(Saved entries)
* * * * *

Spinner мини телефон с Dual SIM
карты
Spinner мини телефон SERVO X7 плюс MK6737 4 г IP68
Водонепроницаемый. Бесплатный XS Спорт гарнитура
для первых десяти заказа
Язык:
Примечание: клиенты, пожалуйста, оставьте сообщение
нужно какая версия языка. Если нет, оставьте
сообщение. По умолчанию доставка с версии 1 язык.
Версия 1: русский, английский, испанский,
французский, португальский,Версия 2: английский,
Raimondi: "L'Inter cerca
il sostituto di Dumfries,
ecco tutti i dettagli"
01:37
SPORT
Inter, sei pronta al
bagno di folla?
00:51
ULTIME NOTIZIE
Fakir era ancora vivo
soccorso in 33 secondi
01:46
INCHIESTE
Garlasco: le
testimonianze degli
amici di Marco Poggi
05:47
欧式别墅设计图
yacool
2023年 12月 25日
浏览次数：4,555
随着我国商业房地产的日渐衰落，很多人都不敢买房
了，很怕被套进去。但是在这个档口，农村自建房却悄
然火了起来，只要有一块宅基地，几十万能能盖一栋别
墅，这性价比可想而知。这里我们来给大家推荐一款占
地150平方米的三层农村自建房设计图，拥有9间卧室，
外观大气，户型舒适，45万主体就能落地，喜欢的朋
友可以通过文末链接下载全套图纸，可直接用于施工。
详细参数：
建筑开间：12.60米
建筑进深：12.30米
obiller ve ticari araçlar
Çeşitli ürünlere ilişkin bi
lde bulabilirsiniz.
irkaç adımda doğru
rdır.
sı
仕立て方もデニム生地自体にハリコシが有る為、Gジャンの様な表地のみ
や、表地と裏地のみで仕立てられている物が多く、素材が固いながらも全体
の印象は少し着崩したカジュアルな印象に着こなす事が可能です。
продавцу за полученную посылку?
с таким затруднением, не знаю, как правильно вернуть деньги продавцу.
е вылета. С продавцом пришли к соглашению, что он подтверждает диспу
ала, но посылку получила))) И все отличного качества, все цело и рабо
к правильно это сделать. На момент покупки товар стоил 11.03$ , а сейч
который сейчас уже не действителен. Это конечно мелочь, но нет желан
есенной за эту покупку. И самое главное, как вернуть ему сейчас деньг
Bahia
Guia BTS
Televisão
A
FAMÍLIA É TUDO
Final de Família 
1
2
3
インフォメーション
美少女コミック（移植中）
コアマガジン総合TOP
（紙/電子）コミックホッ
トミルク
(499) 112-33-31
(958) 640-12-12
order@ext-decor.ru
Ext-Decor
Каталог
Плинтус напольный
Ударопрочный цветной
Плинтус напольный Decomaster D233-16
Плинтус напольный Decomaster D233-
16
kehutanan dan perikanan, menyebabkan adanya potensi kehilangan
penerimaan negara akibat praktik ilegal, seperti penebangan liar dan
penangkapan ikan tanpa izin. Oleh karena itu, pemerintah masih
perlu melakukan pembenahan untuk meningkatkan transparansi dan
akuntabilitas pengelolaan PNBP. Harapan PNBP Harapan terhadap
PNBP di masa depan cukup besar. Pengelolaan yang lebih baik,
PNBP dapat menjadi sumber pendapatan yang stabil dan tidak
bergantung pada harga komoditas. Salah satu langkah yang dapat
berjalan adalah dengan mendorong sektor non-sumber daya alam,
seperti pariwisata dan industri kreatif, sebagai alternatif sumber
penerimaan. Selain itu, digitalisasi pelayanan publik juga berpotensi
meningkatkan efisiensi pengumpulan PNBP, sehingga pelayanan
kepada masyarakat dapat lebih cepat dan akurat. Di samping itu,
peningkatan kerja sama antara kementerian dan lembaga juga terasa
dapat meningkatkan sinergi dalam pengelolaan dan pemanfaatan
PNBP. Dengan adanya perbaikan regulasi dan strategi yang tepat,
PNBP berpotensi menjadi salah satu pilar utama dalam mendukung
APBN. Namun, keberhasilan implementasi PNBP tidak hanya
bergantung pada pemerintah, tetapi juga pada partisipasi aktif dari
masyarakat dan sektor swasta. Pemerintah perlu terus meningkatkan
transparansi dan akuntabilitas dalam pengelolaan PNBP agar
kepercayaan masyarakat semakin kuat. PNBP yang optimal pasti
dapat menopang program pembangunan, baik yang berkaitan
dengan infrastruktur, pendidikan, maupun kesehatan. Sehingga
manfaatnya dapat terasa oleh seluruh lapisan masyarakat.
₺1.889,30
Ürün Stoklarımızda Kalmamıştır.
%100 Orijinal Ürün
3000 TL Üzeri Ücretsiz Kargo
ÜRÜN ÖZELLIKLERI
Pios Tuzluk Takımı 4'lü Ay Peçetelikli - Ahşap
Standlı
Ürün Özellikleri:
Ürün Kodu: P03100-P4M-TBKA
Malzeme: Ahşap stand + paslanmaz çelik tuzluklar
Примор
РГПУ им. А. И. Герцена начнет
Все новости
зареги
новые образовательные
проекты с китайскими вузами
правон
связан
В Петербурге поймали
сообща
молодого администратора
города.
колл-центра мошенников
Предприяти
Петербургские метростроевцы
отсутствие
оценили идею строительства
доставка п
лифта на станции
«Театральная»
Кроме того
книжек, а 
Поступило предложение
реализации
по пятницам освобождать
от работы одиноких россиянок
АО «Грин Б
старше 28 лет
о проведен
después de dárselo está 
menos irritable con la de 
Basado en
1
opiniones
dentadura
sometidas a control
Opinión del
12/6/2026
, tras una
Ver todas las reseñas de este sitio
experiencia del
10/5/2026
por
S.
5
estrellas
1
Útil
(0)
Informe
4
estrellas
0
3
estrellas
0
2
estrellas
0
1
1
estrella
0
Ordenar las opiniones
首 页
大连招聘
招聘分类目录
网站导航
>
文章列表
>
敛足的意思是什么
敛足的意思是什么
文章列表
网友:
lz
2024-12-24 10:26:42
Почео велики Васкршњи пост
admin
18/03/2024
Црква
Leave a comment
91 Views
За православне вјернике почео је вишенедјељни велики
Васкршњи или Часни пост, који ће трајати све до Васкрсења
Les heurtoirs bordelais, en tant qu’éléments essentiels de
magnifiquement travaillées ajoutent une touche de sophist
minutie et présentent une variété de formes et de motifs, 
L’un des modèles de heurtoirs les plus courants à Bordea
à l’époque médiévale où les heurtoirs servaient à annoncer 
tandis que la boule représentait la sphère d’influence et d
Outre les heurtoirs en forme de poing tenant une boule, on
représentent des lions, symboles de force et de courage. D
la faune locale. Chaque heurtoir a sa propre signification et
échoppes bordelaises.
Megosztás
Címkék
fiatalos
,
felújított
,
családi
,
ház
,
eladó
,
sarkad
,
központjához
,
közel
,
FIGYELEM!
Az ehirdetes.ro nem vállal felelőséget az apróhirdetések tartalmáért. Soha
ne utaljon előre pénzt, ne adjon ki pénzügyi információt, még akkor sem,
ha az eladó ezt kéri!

* * * * *

Using the data above, extract exactly the lines from the one that holds "perlu melakukan pembenahan" to the one that holds "Ürün Kodu: P03100-P4M-TBKA", both ends included, and no others.

== ANSWER TO THIS EXERCISE ==
perlu melakukan pembenahan untuk meningkatkan transparansi dan
akuntabilitas pengelolaan PNBP. Harapan PNBP Harapan terhadap
PNBP di masa depan cukup besar. Pengelolaan yang lebih baik,
PNBP dapat menjadi sumber pendapatan yang stabil dan tidak
bergantung pada harga komoditas. Salah satu langkah yang dapat
berjalan adalah dengan mendorong sektor non-sumber daya alam,
seperti pariwisata dan industri kreatif, sebagai alternatif sumber
penerimaan. Selain itu, digitalisasi pelayanan publik juga berpotensi
meningkatkan efisiensi pengumpulan PNBP, sehingga pelayanan
kepada masyarakat dapat lebih cepat dan akurat. Di samping itu,
peningkatan kerja sama antara kementerian dan lembaga juga terasa
dapat meningkatkan sinergi dalam pengelolaan dan pemanfaatan
PNBP. Dengan adanya perbaikan regulasi dan strategi yang tepat,
PNBP berpotensi menjadi salah satu pilar utama dalam mendukung
APBN. Namun, keberhasilan implementasi PNBP tidak hanya
bergantung pada pemerintah, tetapi juga pada partisipasi aktif dari
masyarakat dan sektor swasta. Pemerintah perlu terus meningkatkan
transparansi dan akuntabilitas dalam pengelolaan PNBP agar
kepercayaan masyarakat semakin kuat. PNBP yang optimal pasti
dapat menopang program pembangunan, baik yang berkaitan
dengan infrastruktur, pendidikan, maupun kesehatan. Sehingga
manfaatnya dapat terasa oleh seluruh lapisan masyarakat.
₺1.889,30
Ürün Stoklarımızda Kalmamıştır.
%100 Orijinal Ürün
3000 TL Üzeri Ücretsiz Kargo
ÜRÜN ÖZELLIKLERI
Pios Tuzluk Takımı 4'lü Ay Peçetelikli - Ahşap
Standlı
Ürün Özellikleri:
Ürün Kodu: P03100-P4M-TBKA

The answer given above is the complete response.